> [ACTIVITY]:
Only the lines of the data below from the one with "Afin d'assurer le" through the one with "que nous attribuons" are wanted. Repeat them exactly.

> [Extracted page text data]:
_ _ _ _ _ _ _

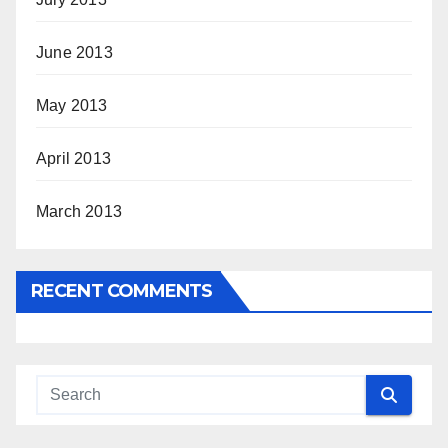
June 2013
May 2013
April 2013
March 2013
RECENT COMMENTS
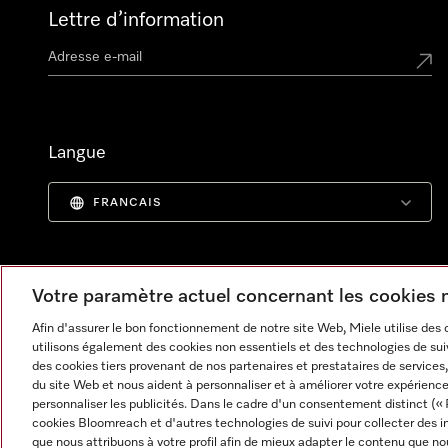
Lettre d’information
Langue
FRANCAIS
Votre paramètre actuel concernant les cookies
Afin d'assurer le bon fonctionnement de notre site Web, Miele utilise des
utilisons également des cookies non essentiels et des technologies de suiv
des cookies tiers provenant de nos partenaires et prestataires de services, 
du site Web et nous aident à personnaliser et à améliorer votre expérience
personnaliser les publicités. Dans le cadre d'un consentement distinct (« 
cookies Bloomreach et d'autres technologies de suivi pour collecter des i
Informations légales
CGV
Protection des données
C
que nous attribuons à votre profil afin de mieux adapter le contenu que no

_ _ _ _ _ _ _

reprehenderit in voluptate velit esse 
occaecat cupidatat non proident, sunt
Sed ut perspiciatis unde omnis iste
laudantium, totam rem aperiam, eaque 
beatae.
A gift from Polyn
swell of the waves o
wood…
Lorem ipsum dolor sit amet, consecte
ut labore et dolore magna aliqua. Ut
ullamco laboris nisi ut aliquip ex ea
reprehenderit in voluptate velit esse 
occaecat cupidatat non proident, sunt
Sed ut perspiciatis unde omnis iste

_ _ _ _ _ _ _

> [RESULT]:
Afin d'assurer le bon fonctionnement de notre site Web, Miele utilise des
utilisons également des cookies non essentiels et des technologies de suiv
des cookies tiers provenant de nos partenaires et prestataires de services, 
du site Web et nous aident à personnaliser et à améliorer votre expérience
personnaliser les publicités. Dans le cadre d'un consentement distinct (« 
cookies Bloomreach et d'autres technologies de suivi pour collecter des i
Informations légales
CGV
Protection des données
C
que nous attribuons à votre profil afin de mieux adapter le contenu que no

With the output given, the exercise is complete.